Saturday, 17 September 2011

One year on

I had a message on my face book page last night, showing me what I had put on my status around this time last year and it just goes to show that you can get used to just about anything in life and how things become the norm.
Surprisingly it is now been a year since I have been on full time oxygen, which basically means 16+ hours a day of oxygen. Sometimes it feels a lot longer.
I'm still annoyed most of the time that I have to keep retracing my steps because of the damn tubing getting caught on or under things and I still hate the way that I can't just dash out the bungalow if I am late for something, because I have to fill up my portable before I can go anywhere.
But however ill or hard done by that you feel, you get used to it as it becomes the norm and it's business as normal.
I can't actually begin to comprehend how I will feel when I do or if I do get this transplant? What will it feel like to feel normal?

My ex came round to cut my lawn this morning and tidy up the garden for me and I decided to cut the hedge.
A year ago there is no way that I would have been able to do that, actually even a month ago I wouldn't have been able to. I would have been clinging on to the hedge for grim death barely able to breathe, but somehow even though my health has deteriorated, there I was tidying up the hedges. Ok my breathing was terribly laboured and there was that light bulb moment, when you realise that was a really stupid thing to attempt to do, but I did it.
How?
Not working full time anymore has helped me beyond anything that I could have imagined. When I was still at work, I thought that retiring would be the end of me, that I would have nothing to strive for and go into a decline.
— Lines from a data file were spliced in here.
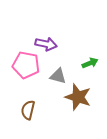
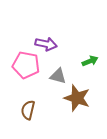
green arrow: moved 2 px up
brown star: moved 1 px left, 1 px down
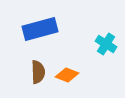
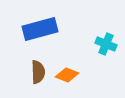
cyan cross: rotated 10 degrees counterclockwise
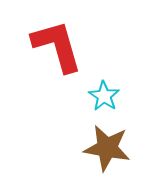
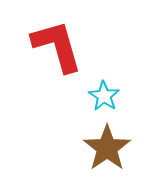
brown star: rotated 27 degrees clockwise
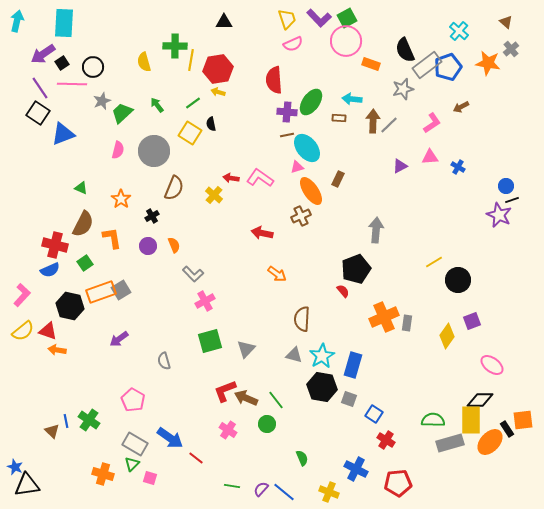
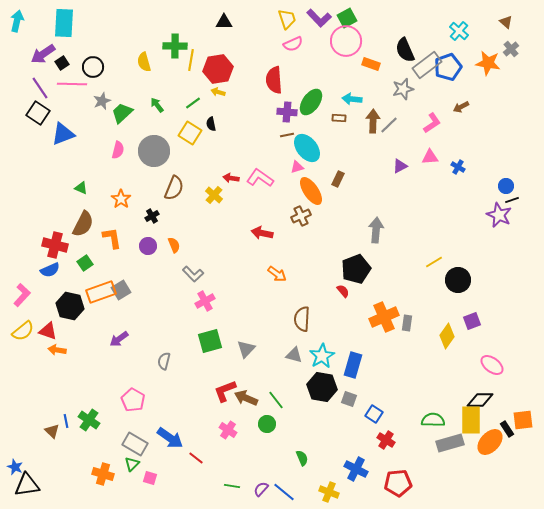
gray semicircle at (164, 361): rotated 30 degrees clockwise
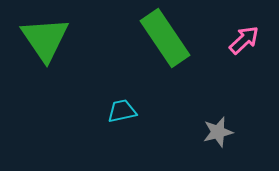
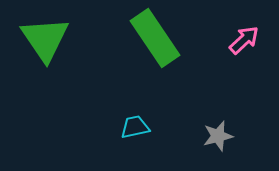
green rectangle: moved 10 px left
cyan trapezoid: moved 13 px right, 16 px down
gray star: moved 4 px down
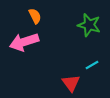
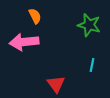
pink arrow: rotated 12 degrees clockwise
cyan line: rotated 48 degrees counterclockwise
red triangle: moved 15 px left, 1 px down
How wrong was I.
So what has changed? I guess going to rehab and actually listening to what the physios are telling you to do and actually doing it has paid off as I am stronger and managing my energy levels in a more productive way.
Yes I still use my wheelchair when I am very tired and I still drag odd shoes, tissue boxes, books etc around behind me caught up in my oxygen tubing. My stats are still unpredictable and scarily low at times and I still can't relax in a bath properly without bringing up the contents of my lungs every time I try and lay down in the water.
And I still swear and stomp about at the injustice of it all... but shite happens, deal with it.

So tonight I had a lovely meal out with friends and I looked like everyone else around the table, eating, drinking and discussing the whys and wants of the world around us until it was 9pm, and then like Cinderella I turned back into the other me, the me that needs oxygen therapy to survive. But it wasn't as awful as it was a year ago, as like I said, it's amazing what you get used to. Though having the hope of a second chance from Papworth has helped big time.